One of the most serious limitations of current implementation of PollingDuplex mechanism (one that allows server to talk to Silverlight applications in the browser) in Silverlight 3 is its lack of support for multiple backends. In other words, if your environment includes multiple machines or does not provide intelligent routing of messages from one client to only one server in the backend cluster, your otherwise perfect Silverlight applications utilizing PollingDuplex binding will simply not work - clients will poll servers that have no record of them and the duplex channel will simply fail.
This limitation, combined with Azure load balancer's lack of session "stickiness", renders the only backend to frontend communication mechanism in Silverlight 3 unusable there - as soon as you start taking advantage of Azure scalability and provision two or more web roles, your Silverlight applications based on PollingDuplex binding will start to fail.

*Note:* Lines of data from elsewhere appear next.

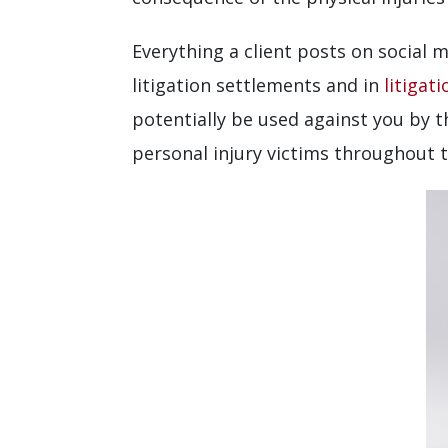
Everything a client posts on social m
litigation settlements and in
litigati
potentially be used against you by 
personal injury victims throughout th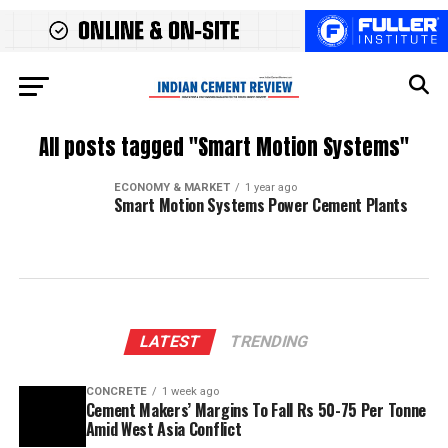
All posts tagged "Smart Motion Systems"
ECONOMY & MARKET
1 year ago
Smart Motion Systems Power Cement Plants
LATEST
TRENDING
CONCRETE
1 week ago
Cement Makers’ Margins To Fall Rs 50-75 Per Tonne
Amid West Asia Conflict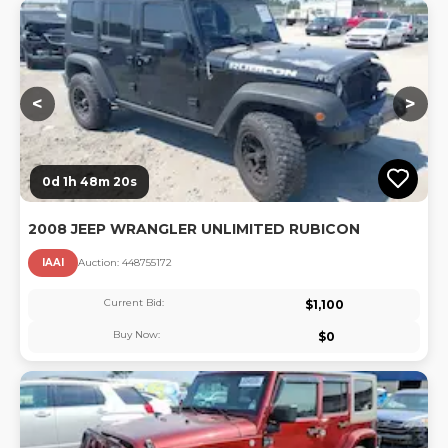
Lo
<
>
0d 1h 48m 20s
2008 JEEP WRANGLER UNLIMITED RUBICON
IAAI
Auction:
44875517
2
Current Bid:
$
1,100
Buy Now:
$
0
Lo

The bad news is there is no easy solution to this - PollingDuplex server-side library in SL3 keeps client sessions in memory and doesn't allow these sessions to be shared among other instances or machines.
The good news is it's really not that hard to implement distibuted flavor of Long Polling pattern, which is utilized by SL3. Here's my solution:
1. Login / Silverlight XAP download
2. Client establishes communication w/ Duplex Service by sending a “connect” request over basicHttp
3. Duplex Service registers client by creating its GUID and corresponding queue for that GUID in AQS and returns this GUID to the client in HTTP response
4. Client remembers the GUID and considers itself connected
5. Client sends a long poll request to server with GUID in it, web role waits for requested timeout period and sends empty response. Connection with web role ends.

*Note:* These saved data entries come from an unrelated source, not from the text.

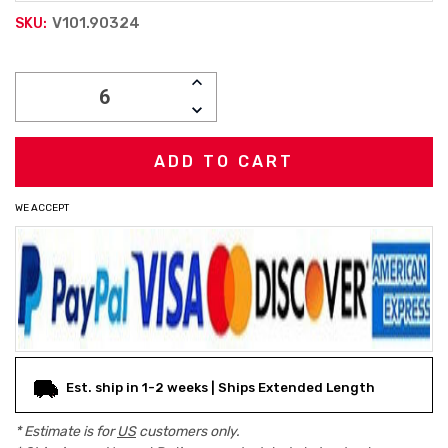
V101.90324
SKU:
Current
INCREASE
Stock:
QUANTITY:
DECREASE
QUANTITY:
WE ACCEPT
Est. ship in 1-2 weeks | Ships Extended Length
* Estimate is for
US
customers only.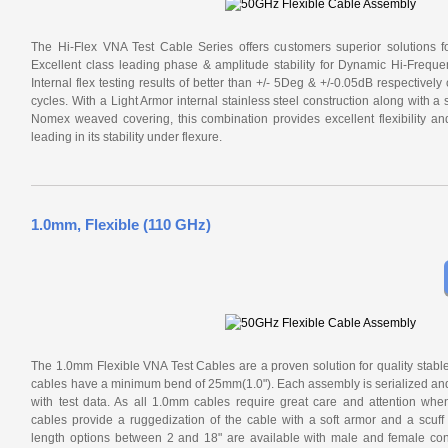
The Hi-Flex VNA Test Cable Series offers customers superior solutions f
Excellent class leading phase & amplitude stability for Dynamic Hi-Frequ
Internal flex testing results of better than +/- 5Deg & +/-0.05dB respectivel
cycles. With a Light Armor internal stainless steel construction along with a
Nomex weaved covering, this combination provides excellent flexibility a
leading in its stability under flexure.
1.0mm, Flexible (110 GHz)
The 1.0mm Flexible VNA Test Cables are a proven solution for quality stabl
cables have a minimum bend of 25mm(1.0"). Each assembly is serialized and 
with test data. As all 1.0mm cables require great care and attention wh
cables provide a ruggedization of the cable with a soft armor and a scuff 
length options between 2 and 18" are available with male and female con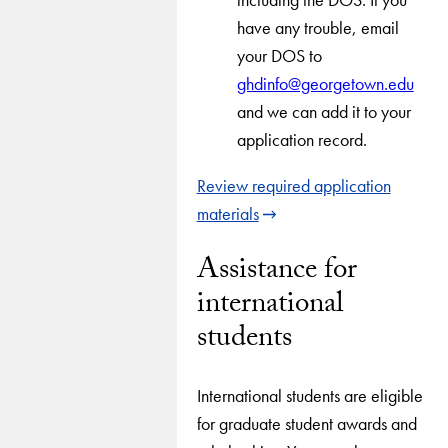
have any trouble, email
your DOS to
ghdinfo@georgetown.edu
and we can add it to your
application record.
Review required application
materials
Assistance for
international
students
International students are eligible
for graduate student awards and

6. Web role puts messages from client into the outbound queue (one per app) in response to custom operation call from the client
7. Worker role’s timer picks up messages one by one from outbound queue and routes to external destinations based on config/payload
8. Worker role receives a message from external source, extracts client GUID from config/payload and routes message to specific inbound queue
9. Web role’s timer picks up messages and immediately passes it to accessor on Duplex Service
10. Duplex Service sends message in response on open connection with client. Connection with web role ends.

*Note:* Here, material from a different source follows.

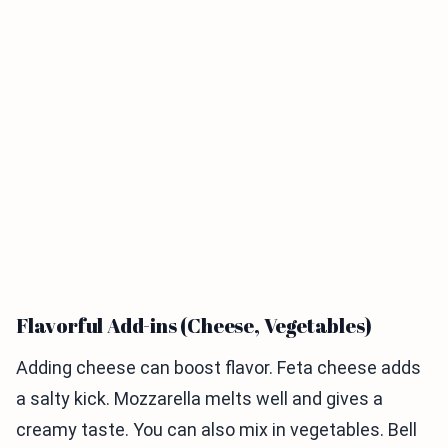
Flavorful Add-ins (Cheese, Vegetables)
Adding cheese can boost flavor. Feta cheese adds
a salty kick. Mozzarella melts well and gives a
creamy taste. You can also mix in vegetables. Bell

I have modified Silverlight Chat sample to follow this behavior and you can find it here.
The only thing you need for it is an active Azure account. Insert account name/key for storage (only queues are used) to web.config (used by web roles) and ServiceConfiguration.cscfg (used by worker roles), set the number of web roles you want and launch it along with two or more browsers pointing to SilverlightClientTestPage.html. Let me know if you have any feedback on it – it might be very useful for future Silverlight communication stack functionality planning.
Seems like a great approach but there is a transaction cost of 1/10000 cent for each queue poll operation. Most duplex communications try to simulate real-time responses -- this would mean constant polling of the queue (i.e. every 25 ms). Taking this approach and scaling it out (which is what anyone using Azure intends to do, right?) would cause cost to scale unfavorably.
I don't understand why the Azure team doesn't add session stickiness to the load balancer or provide a mechanism for clients to address roles without the load balancer. Without this capability, the example you provide above is very difficult for applications such as real-time streaming stock quotes, massively multiplayer games, and chat rooms.
Your concern is valid in near-real time mission-critical applications. Session stickiness is tough to build into the cloud LB as it would put an unusually high burden on to otherwise very elastic and stateless infrastructure where every node can be brought down at any moment without sacrificing the overall availability. I doubt it will be implemented in Azure any time soon.
Something else to consider here - using Bloom filters and something like memcached and Velocity relying on inter-node communication. Let me just say it has been done in a very scalable fashion without spending too much on transaction costs.